[Your instructions] Nothing but the pictures should be dropped; repeat the rest of the data below exactly.

(Source material)

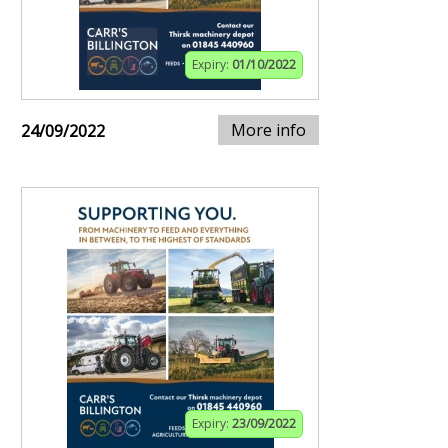
Expiry:
01/10/2022
More info
24/09/2022
Expiry:
23/09/2022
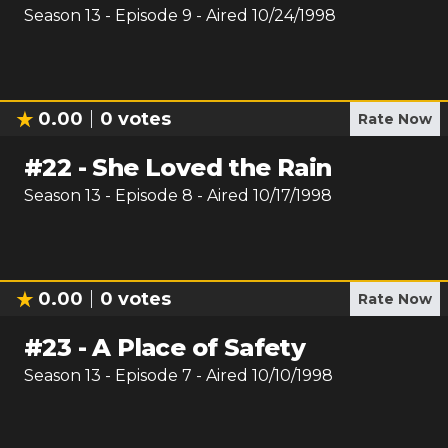
Season
13
- Episode
9
- Aired
10/24/1998
0.00
0
votes
Rate Now
#
22
-
She Loved the Rain
Season
13
- Episode
8
- Aired
10/17/1998
0.00
0
votes
Rate Now
#
23
-
A Place of Safety
Season
13
- Episode
7
- Aired
10/10/1998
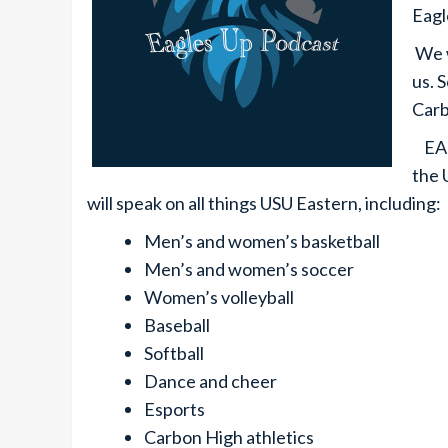
Eagl
We w
us. S
Carb
EAGL
the 
will speak on all things USU Eastern, including:
Men’s and women’s basketball
Men’s and women’s soccer
Women’s volleyball
Baseball
Softball
Dance and cheer
Esports
Carbon High athletics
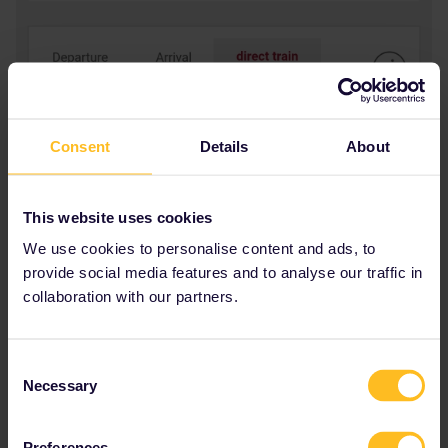
Consent
Details
About
This website uses cookies
We use cookies to personalise content and ads, to
provide social media features and to analyse our traffic in
collaboration with our partners.
Consent
Necessary
Selection
Preferences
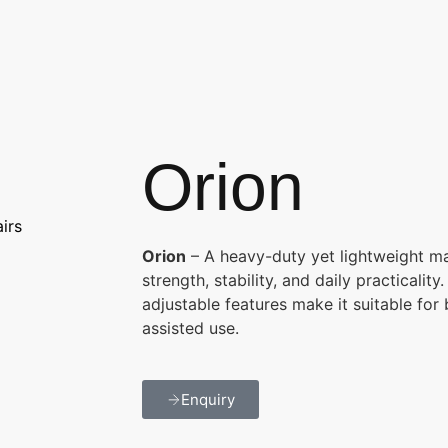
Orion
irs
Orion
– A heavy-duty yet lightweight ma
strength, stability, and daily practicalit
adjustable features make it suitable for
assisted use.
Enquiry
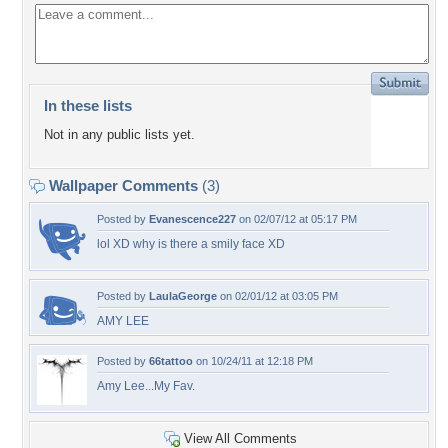
In these lists
Not in any public lists yet.
Wallpaper Comments
(3)
Posted by
Evanescence227
on 02/07/12 at 05:17 PM
lol XD why is there a smily face XD
Posted by
LaulaGeorge
on 02/01/12 at 03:05 PM
AMY LEE
Posted by
66tattoo
on 10/24/11 at 12:18 PM
Amy Lee...My Fav.
View All Comments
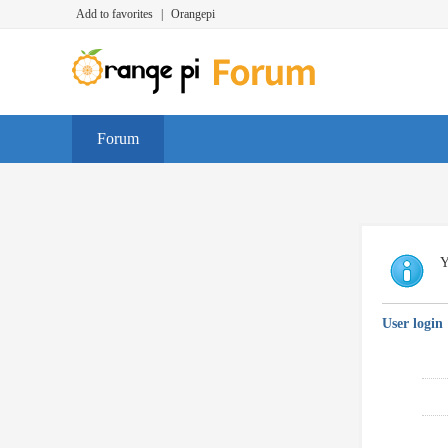
Add to favorites
|
Orangepi
Forum
Y
User login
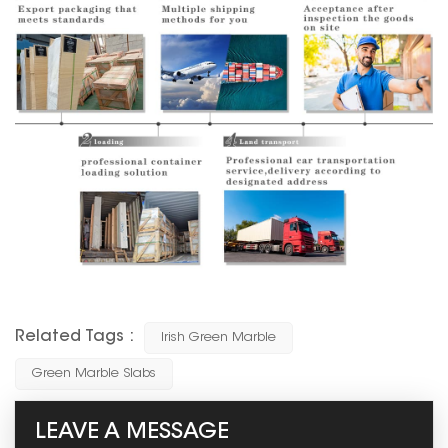
Related Tags :
Irish Green Marble
Green Marble Slabs
LEAVE A MESSAGE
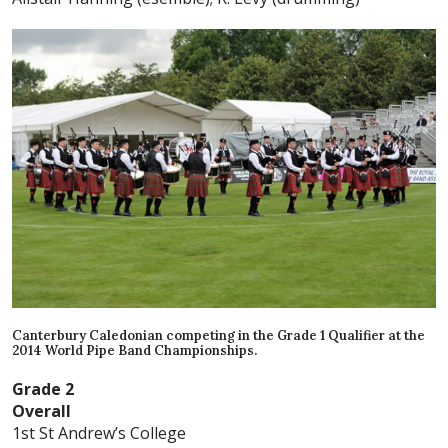
Canterbury Caledonian competing in the Grade 1 Qualifier at the
2014 World Pipe Band Championships.
Grade 2
Overall
1st St Andrew’s College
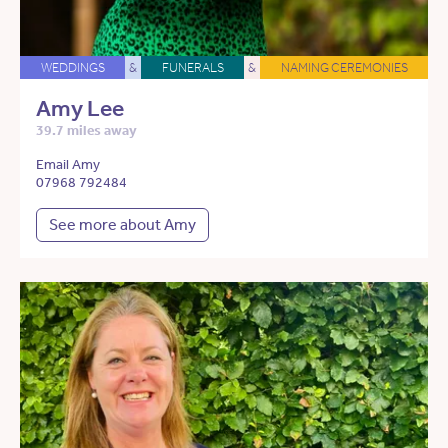
WEDDINGS
&
FUNERALS
&
NAMING CEREMONIES
Amy Lee
39.7 miles away
Email Amy
07968 792484
See more about Amy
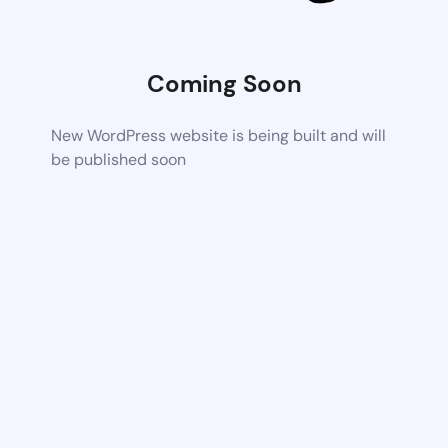
Coming Soon
New WordPress website is being built and will
be published soon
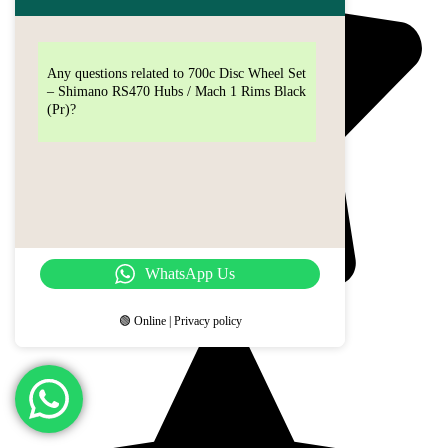
Any questions related to 700c Disc Wheel Set
– Shimano RS470 Hubs / Mach 1 Rims Black
(Pr)?
WhatsApp Us
🟢 Online | Privacy policy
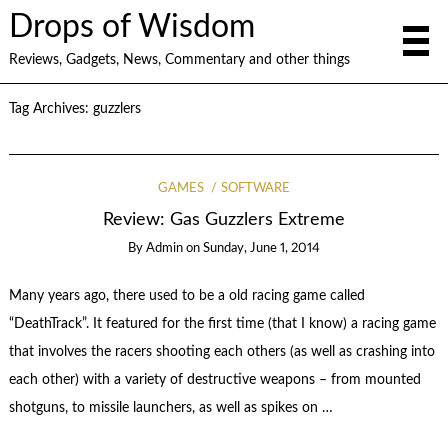
Drops of Wisdom
Reviews, Gadgets, News, Commentary and other things
Tag Archives:
guzzlers
GAMES
SOFTWARE
Review: Gas Guzzlers Extreme
By
Admin
on
Sunday, June 1, 2014
Many years ago, there used to be a old racing game called
“DeathTrack”. It featured for the first time (that I know) a racing game
that involves the racers shooting each others (as well as crashing into
each other) with a variety of destructive weapons – from mounted
shotguns, to missile launchers, as well as spikes on …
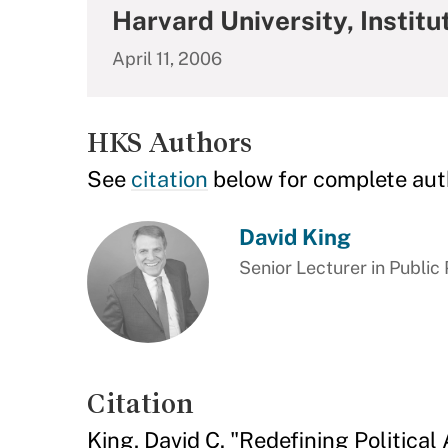
Harvard University, Institut
April 11, 2006
HKS Authors
See
citation
below for complete aut
David King
Senior Lecturer in Public 
Citation
King, David C. "Redefining Political 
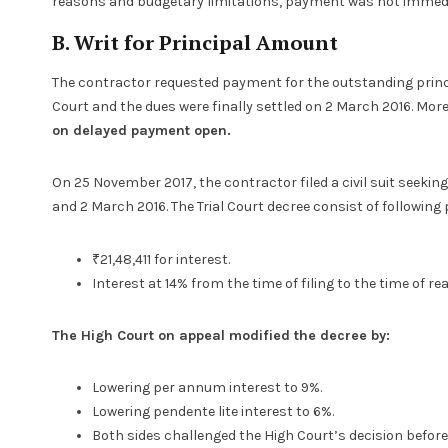
reasons and budgetary limitations, payment was not immed
B. Writ for Principal Amount
The contractor requested payment for the outstanding princi
Court and the dues were finally settled on 2 March 2016. Mor
on delayed payment open.
On 25 November 2017, the contractor filed a civil suit seekin
and 2 March 2016. The Trial Court decree consist of following 
₹21,48,411 for interest.
Interest at 14% from the time of filing to the time of rea
The High Court on appeal modified the decree by:
Lowering per annum interest to 9%.
Lowering pendente lite interest to 6%.
Both sides challenged the High Court’s decision befor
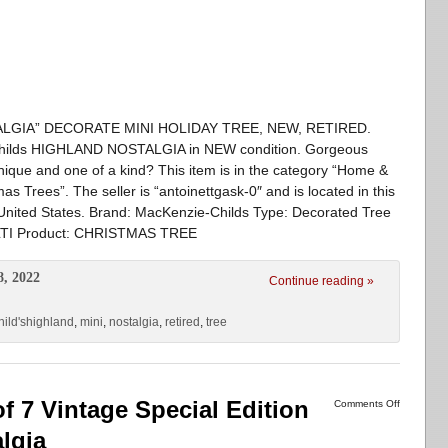
LGIA” DECORATE MINI HOLIDAY TREE, NEW, RETIRED.
ie -Childs HIGHLAND NOSTALGIA in NEW condition. Gorgeous
nique and one of a kind? This item is in the category “Home &
 Trees”. The seller is “antoinettgask-0″ and is located in this
 United States. Brand: MacKenzie-Childs Type: Decorated Tree
MULTI Product: CHRISTMAS TREE
8, 2022
Continue reading »
ild'shighland
,
mini
,
nostalgia
,
retired
,
tree
f 7 Vintage Special Edition
Comments Off
lgia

(End Source material)

[Expected answer]
Expiry:
01/10/2022
More info
24/09/2022
Expiry:
23/09/2022
Season
13
- Episode
9
- Aired
10/24/1998
0.00
0
votes
Rate Now
#
22
-
She Loved the Rain
Season
13
- Episode
8
- Aired
10/17/1998
0.00
0
votes
Rate Now
#
23
-
A Place of Safety
Season
13
- Episode
7
- Aired
10/10/1998
Eagl
We w
us. S
Carb
EAGL
the 
will speak on all things USU Eastern, including:
Men’s and women’s basketball
Men’s and women’s soccer
Women’s volleyball
Baseball
Softball
Dance and cheer
Esports
Carbon High athletics
Consent
Details
About
This website uses cookies
We use cookies to personalise content and ads, to
provide social media features and to analyse our traffic in
collaboration with our partners.
Consent
Necessary
Selection
Preferences
Orion
irs
Orion
– A heavy-duty yet lightweight ma
strength, stability, and daily practicalit
adjustable features make it suitable for
assisted use.
Enquiry
In these lists
Not in any public lists yet.
Wallpaper Comments
(3)
Posted by
Evanescence227
on 02/07/12 at 05:17 PM
lol XD why is there a smily face XD
Posted by
LaulaGeorge
on 02/01/12 at 03:05 PM
AMY LEE
Posted by
66tattoo
on 10/24/11 at 12:18 PM
Amy Lee...My Fav.
View All Comments
Add to favorites
|
Orangepi
Forum
Y
User login
Related Tags :
Irish Green Marble
Green Marble Slabs
LEAVE A MESSAGE
Canterbury Caledonian competing in the Grade 1 Qualifier at the
2014 World Pipe Band Championships.
Grade 2
Overall
1st St Andrew’s College
WEDDINGS
&
FUNERALS
&
NAMING CEREMONIES
Amy Lee
39.7 miles away
Email Amy
07968 792484
See more about Amy
Coming Soon
New WordPress website is being built and will
be published soon
Any questions related to 700c Disc Wheel Set
– Shimano RS470 Hubs / Mach 1 Rims Black
(Pr)?
WhatsApp Us
🟢 Online | Privacy policy
Drops of Wisdom
Reviews, Gadgets, News, Commentary and other things
Tag Archives:
guzzlers
GAMES
SOFTWARE
Review: Gas Guzzlers Extreme
By
Admin
on
Sunday, June 1, 2014
Many years ago, there used to be a old racing game called
“DeathTrack”. It featured for the first time (that I know) a racing game
that involves the racers shooting each others (as well as crashing into
each other) with a variety of destructive weapons – from mounted
shotguns, to missile launchers, as well as spikes on …
Harvard University, Institut
April 11, 2006
HKS Authors
See
citation
below for complete aut
David King
Senior Lecturer in Public 
Citation
King, David C. "Redefining Political 
reasons and budgetary limitations, payment was not immed
B. Writ for Principal Amount
The contractor requested payment for the outstanding princi
Court and the dues were finally settled on 2 March 2016. Mor
on delayed payment open.
On 25 November 2017, the contractor filed a civil suit seekin
and 2 March 2016. The Trial Court decree consist of following 
₹21,48,411 for interest.
Interest at 14% from the time of filing to the time of rea
The High Court on appeal modified the decree by:
Lowering per annum interest to 9%.
Lowering pendente lite interest to 6%.
Both sides challenged the High Court’s decision befor
LGIA” DECORATE MINI HOLIDAY TREE, NEW, RETIRED.
ie -Childs HIGHLAND NOSTALGIA in NEW condition. Gorgeous
nique and one of a kind? This item is in the category “Home &
 Trees”. The seller is “antoinettgask-0″ and is located in this
 United States. Brand: MacKenzie-Childs Type: Decorated Tree
MULTI Product: CHRISTMAS TREE
8, 2022
Continue reading »
ild'shighland
,
mini
,
nostalgia
,
retired
,
tree
f 7 Vintage Special Edition
Comments Off
lgia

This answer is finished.